Great Britain needs to leave the EU with no further delay.  Delay only increases uncertainty, and uncertainty damages the British economy and harms the British people and their enterprises who must operate within it.  A smoothly done departure would be optimal, but given what the EU has on offer, a no-deal departure is better.

Keep in mind: for all the argument over border control and immigration and the force of European Union regulations within Great Britain, what’s at the core is that the Brits voted for their own economy and their sovereignty, not the continent’s.

The PRC and Facial Recognition

The People’s Republic of China is moving “beyond” the use of smart phones for making on-the-spot retail payments, starting to supplant that with facial recognition—with personal images tied to personal financial accounts.

Ant Financial Services Group and Tencent Holdings Ltd, rivals that operate, respectively, Alipay and WeChat Pay, China’s two largest mobile-payments networks, are competing for dominance in the next stage of China’s cashless society. Each is racing to install its own branded facial-recognition screens at retail points-of-sale all over the country, marketing the screens as a way to speed up sales and improve efficiency.

Marketing the screens as a way to speed up sales and improve efficiency.  A way to speed up and broaden PRC government knowledge of what its citizens are doing, where they are going, what they’re spending their money on, where they have their money, also.  In fine, a way to extend the PRC’s ability to control, not just the population over which it reigns, or subgroups of it, but down to the individual level.  George Orwell knew about this, and about the debilitation it inflicts on liberty, even on moral and on morale.

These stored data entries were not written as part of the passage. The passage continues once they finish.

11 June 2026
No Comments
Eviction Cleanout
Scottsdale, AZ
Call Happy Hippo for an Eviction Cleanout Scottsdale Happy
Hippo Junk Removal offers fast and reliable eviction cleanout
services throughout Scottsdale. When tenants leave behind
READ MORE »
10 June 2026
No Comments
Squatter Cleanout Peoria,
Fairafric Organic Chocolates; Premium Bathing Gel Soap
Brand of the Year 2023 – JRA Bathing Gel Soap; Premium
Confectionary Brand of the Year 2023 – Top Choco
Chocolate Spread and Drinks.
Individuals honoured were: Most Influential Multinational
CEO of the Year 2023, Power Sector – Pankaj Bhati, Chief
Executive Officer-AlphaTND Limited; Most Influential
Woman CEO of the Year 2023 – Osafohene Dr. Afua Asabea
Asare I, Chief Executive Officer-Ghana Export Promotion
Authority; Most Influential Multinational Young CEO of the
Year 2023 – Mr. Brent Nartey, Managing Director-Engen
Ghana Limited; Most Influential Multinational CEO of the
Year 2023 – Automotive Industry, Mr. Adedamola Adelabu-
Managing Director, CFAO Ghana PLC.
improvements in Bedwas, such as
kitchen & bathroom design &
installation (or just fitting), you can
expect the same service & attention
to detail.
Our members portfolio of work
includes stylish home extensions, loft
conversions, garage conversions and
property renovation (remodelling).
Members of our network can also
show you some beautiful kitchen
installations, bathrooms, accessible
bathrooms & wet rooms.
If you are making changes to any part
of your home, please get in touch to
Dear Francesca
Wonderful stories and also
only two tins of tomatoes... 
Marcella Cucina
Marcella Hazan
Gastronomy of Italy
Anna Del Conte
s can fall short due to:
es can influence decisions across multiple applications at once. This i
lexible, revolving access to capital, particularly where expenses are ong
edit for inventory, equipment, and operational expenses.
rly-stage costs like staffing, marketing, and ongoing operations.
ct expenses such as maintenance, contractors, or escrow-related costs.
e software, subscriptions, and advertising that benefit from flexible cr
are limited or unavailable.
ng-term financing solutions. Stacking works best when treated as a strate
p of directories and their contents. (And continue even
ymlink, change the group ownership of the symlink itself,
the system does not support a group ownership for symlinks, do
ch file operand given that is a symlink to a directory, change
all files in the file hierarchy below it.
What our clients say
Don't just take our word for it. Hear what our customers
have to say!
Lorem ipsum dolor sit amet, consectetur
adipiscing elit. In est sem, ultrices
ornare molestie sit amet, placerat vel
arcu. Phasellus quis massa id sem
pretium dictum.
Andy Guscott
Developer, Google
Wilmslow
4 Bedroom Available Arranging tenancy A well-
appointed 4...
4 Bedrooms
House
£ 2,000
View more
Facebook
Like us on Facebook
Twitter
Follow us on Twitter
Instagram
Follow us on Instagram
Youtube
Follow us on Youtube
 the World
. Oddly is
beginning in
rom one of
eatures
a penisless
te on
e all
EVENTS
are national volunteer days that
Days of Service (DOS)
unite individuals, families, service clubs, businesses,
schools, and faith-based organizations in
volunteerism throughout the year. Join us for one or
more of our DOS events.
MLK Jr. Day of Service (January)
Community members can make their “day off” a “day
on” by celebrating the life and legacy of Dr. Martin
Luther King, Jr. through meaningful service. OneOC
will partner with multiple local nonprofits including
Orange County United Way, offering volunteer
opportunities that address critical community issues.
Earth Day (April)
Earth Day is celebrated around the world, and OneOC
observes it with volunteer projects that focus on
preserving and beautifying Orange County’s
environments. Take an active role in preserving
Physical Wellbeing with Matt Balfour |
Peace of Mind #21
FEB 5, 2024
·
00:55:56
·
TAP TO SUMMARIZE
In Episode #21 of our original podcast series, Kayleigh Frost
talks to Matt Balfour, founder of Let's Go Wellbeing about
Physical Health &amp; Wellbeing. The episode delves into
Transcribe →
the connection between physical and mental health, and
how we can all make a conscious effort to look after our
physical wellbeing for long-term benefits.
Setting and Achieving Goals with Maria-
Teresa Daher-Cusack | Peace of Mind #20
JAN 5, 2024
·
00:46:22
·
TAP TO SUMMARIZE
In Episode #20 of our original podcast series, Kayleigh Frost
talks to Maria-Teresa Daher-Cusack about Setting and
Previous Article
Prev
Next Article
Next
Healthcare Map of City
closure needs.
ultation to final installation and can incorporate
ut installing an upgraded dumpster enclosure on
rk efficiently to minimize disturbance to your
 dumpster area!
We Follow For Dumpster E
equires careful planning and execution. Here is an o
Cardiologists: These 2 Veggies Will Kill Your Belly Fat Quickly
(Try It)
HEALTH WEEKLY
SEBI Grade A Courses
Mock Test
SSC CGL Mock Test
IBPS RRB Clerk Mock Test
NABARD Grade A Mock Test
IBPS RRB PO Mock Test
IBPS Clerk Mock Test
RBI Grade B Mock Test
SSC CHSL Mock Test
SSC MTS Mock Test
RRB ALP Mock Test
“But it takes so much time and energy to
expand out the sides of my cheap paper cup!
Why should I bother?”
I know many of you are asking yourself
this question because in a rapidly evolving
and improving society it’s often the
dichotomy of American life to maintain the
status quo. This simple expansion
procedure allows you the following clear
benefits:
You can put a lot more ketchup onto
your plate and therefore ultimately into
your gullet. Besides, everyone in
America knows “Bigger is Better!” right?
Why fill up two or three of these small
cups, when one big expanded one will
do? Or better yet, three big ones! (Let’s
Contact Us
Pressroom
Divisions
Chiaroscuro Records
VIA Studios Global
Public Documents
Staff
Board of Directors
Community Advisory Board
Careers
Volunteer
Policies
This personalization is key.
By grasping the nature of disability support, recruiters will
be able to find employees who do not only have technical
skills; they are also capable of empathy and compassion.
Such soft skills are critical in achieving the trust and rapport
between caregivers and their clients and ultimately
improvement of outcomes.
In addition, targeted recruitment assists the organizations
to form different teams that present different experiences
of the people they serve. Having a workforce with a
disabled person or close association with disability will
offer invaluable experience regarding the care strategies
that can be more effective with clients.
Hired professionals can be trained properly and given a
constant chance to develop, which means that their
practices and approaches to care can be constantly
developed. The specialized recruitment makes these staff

This is not an advance over smart phone payments.  Not at all.

Green Cow Gas

…or something.  The Wall Street Journal opined Monday on the alleged hypocrisy of California’s Progressive-Democrats on the matter of going carbon-neutral in a shade over a decade.

California has plowed billions of dollars into green energy to wean the state off fossil fuels. But now progressives are complaining that biofuel producers are milking government subsidies intended to help dairy farmers cut emissions. Here is another illustration of the left’s anti-carbon contradictions.

The Editors went on in that vein, describing those Progressive-Democrats’ dismay over two companies thoroughly dominating the cow manure and flatulence emissions carbon credits market, even taking advantage of California’s laws governing those emissions.

The Editors closed with this gem regarding those Progressive-Democrat greens:

California dairies have been shrinking due to the high costs of complying with environmental regulation and water restrictions. By subsidizing methane digesters, the state intended to prevent more dairy farmers from leaving the state for less green pastures. But green groups now say the subsidies will encourage farmers to increase their herds, which could cause more water and air pollution from manure….

I have to ask, then: haven’t these editors (and other critics) heard? Sniffing methane develops magical thinking powers.